*** Opening Data section ***

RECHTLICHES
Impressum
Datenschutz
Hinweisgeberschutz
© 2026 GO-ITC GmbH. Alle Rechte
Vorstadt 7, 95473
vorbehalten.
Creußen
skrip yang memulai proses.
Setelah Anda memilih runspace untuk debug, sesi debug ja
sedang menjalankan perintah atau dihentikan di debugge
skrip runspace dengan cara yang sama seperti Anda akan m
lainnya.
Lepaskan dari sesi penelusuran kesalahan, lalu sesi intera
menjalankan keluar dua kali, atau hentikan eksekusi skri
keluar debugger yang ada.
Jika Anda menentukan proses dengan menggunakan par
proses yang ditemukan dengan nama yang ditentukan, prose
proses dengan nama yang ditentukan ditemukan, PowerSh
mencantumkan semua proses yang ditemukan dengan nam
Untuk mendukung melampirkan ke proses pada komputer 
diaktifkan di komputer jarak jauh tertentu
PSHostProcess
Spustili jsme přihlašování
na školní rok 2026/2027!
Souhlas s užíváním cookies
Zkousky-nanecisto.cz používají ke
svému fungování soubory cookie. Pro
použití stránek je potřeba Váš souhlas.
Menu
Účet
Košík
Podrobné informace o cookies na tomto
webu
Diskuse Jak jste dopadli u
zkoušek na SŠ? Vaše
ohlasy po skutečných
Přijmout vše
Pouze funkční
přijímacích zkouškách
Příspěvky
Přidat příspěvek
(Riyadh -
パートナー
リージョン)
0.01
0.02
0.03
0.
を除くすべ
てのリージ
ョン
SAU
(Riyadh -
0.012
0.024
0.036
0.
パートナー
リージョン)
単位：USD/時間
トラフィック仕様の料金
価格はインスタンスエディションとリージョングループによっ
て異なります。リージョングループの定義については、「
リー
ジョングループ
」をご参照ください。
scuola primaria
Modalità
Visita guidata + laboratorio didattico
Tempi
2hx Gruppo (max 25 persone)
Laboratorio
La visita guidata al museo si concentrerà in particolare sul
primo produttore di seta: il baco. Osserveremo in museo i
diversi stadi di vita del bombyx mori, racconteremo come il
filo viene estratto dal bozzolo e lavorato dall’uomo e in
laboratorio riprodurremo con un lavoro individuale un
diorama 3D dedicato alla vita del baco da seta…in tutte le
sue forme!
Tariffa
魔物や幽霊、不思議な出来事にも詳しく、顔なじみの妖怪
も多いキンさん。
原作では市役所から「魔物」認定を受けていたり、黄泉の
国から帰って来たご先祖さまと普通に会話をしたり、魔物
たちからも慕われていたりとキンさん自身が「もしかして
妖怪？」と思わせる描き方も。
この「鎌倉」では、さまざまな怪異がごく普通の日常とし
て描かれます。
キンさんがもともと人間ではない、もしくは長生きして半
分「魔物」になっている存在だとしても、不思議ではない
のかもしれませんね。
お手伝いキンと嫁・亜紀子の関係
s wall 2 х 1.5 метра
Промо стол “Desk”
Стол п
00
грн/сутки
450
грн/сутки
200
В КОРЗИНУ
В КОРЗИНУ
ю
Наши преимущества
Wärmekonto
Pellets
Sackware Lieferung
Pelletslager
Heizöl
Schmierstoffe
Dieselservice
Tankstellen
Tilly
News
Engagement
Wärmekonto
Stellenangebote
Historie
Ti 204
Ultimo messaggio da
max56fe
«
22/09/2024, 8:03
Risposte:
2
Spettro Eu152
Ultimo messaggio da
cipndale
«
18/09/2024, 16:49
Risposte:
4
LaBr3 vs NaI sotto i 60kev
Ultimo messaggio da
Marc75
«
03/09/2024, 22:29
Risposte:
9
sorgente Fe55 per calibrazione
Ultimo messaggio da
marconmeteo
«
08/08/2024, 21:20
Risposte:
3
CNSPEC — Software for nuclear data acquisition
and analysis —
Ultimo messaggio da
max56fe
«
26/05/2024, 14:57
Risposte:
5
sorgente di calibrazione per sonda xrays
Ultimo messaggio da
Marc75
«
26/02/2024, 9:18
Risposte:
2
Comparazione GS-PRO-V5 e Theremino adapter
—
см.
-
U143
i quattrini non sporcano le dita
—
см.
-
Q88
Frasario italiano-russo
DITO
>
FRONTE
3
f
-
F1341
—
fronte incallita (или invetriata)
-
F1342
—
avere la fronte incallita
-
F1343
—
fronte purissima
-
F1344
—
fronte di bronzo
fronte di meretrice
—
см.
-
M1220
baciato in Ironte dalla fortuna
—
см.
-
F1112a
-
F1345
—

*** Closing Data section ***
*** Opening Data section ***

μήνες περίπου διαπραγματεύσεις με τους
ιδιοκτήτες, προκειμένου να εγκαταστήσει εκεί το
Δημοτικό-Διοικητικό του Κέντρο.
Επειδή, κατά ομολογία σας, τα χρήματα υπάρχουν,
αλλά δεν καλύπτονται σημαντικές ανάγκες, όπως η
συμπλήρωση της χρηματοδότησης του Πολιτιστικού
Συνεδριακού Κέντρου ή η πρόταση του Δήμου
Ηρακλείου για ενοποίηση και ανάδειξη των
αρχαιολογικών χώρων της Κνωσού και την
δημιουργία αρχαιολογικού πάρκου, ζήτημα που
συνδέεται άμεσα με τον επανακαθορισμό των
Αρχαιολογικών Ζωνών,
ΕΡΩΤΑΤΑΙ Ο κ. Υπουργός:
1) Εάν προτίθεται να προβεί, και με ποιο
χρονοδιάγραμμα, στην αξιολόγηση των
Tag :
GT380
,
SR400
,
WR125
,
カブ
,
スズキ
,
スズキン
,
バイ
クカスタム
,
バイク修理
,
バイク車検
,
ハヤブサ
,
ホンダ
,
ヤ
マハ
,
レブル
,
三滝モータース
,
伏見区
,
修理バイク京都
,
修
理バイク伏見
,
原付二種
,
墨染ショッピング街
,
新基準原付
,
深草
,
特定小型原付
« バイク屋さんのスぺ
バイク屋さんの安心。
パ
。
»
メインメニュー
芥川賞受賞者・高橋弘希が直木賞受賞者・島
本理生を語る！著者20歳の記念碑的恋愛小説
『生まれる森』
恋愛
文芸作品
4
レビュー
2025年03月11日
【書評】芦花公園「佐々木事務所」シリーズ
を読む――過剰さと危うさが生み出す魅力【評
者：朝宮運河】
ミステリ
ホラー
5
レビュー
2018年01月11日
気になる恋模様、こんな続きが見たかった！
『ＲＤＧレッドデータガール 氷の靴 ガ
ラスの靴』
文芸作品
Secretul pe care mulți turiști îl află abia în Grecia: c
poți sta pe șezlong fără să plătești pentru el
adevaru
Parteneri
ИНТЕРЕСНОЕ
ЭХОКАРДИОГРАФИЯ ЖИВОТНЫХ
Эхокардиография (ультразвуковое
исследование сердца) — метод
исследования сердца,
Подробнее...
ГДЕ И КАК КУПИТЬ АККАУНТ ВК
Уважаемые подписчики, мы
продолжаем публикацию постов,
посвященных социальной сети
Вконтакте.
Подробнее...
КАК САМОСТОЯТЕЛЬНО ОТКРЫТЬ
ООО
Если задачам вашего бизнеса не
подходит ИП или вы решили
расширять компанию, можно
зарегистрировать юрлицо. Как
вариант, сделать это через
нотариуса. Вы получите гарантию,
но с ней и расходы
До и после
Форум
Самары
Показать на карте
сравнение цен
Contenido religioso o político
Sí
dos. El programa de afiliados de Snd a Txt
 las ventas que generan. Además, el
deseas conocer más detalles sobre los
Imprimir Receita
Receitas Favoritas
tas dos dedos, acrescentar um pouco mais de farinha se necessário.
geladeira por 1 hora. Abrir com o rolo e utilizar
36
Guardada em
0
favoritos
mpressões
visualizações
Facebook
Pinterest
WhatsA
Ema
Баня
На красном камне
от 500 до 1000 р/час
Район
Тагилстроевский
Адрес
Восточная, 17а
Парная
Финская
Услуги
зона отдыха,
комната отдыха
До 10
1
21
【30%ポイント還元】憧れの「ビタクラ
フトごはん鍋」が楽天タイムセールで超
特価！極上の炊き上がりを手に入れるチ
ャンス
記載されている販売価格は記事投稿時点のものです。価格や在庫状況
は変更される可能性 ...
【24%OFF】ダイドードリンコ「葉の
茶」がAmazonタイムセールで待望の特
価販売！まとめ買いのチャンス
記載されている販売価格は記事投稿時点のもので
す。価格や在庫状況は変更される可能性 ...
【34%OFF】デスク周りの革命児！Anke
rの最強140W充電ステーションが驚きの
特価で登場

*** Closing Data section ***
*** Opening Data section ***

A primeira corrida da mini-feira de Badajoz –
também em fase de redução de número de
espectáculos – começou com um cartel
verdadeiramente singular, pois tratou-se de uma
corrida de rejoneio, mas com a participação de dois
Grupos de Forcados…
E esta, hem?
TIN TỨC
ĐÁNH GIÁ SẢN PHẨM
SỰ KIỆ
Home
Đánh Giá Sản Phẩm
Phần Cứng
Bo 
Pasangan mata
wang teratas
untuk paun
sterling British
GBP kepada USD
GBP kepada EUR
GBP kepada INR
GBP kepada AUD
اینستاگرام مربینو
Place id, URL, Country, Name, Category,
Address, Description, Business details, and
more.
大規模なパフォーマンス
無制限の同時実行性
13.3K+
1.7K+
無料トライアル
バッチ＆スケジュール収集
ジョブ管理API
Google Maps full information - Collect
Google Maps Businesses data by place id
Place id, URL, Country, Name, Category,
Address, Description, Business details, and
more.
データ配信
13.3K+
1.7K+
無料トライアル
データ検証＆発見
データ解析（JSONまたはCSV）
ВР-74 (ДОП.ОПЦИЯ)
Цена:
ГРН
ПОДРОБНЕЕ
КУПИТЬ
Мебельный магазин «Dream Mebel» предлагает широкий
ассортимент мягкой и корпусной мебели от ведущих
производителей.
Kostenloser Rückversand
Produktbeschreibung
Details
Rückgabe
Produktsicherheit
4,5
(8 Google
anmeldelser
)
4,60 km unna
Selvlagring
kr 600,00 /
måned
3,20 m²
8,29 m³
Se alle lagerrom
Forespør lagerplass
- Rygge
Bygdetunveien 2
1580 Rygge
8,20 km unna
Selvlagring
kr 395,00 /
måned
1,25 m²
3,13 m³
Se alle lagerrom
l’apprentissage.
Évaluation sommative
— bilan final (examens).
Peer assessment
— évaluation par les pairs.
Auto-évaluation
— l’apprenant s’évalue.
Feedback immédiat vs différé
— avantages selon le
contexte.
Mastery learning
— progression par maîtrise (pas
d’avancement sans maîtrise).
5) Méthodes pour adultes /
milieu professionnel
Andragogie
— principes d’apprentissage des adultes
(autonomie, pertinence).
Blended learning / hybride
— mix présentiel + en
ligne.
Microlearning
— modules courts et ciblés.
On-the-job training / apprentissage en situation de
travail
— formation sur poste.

*** Closing Data section ***

# [Exercise goal]
Give only the count of lines in the listing that contain the string "komputer".

# [Answer area]
2